This
guest post is written by Jack Arrington, who contributed 50% of the
genetic material required to produce TechCrunch founder Michael
Arrington. Jack was around at the very beginning of what we today call
the Information Technology business. In 1950 pure business necessity
drove Bank of America, then the largest bank in the world, to look for
ways to automate the labor intensive job of handling checks. From that
necessity ERMA was born, one of the first large scale data processing
machines for business. Jack joined Bank of America in 1963 as a
Computer Operator Trainee. He retired in 2002 as Head of Data
Processing Operations.
2009 is the half-century milestone in the use of information technology for business applications, and it‚'s an opportunity to look back and give a nod of appreciation to those early IT entrepreneurs.
In the mid-20th century, the majority of people did not have checking accounts and none of them had bank-issued credit cards.

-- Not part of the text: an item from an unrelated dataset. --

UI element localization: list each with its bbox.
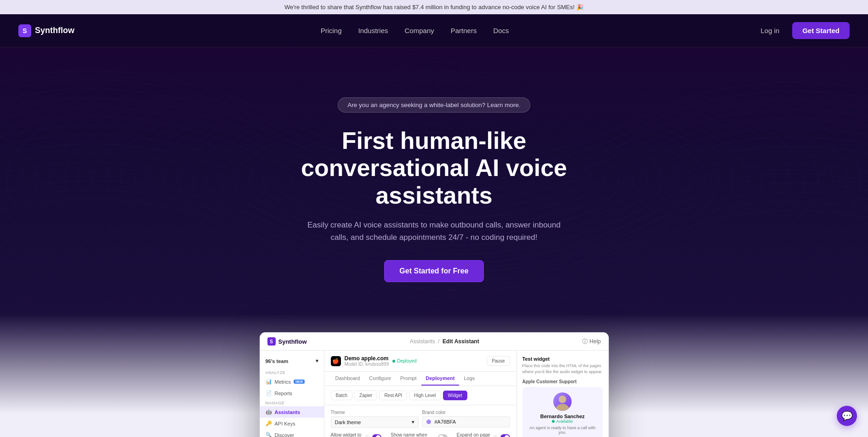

Those in the lower and middle economic classes mostly relied upon cash to buy goods and pay bills. If funds needed to be sent long distances, Western Union provided facilities for the purchase of money orders that were communicated via telegraph and could be retrieved by the payee in another town or country. But the process of consumer banking was tailored for the needs of people who lived most if not all of their lives in the same town. Banking activities were mostly limited to home and car loans and the average customer was well known by the banking staff.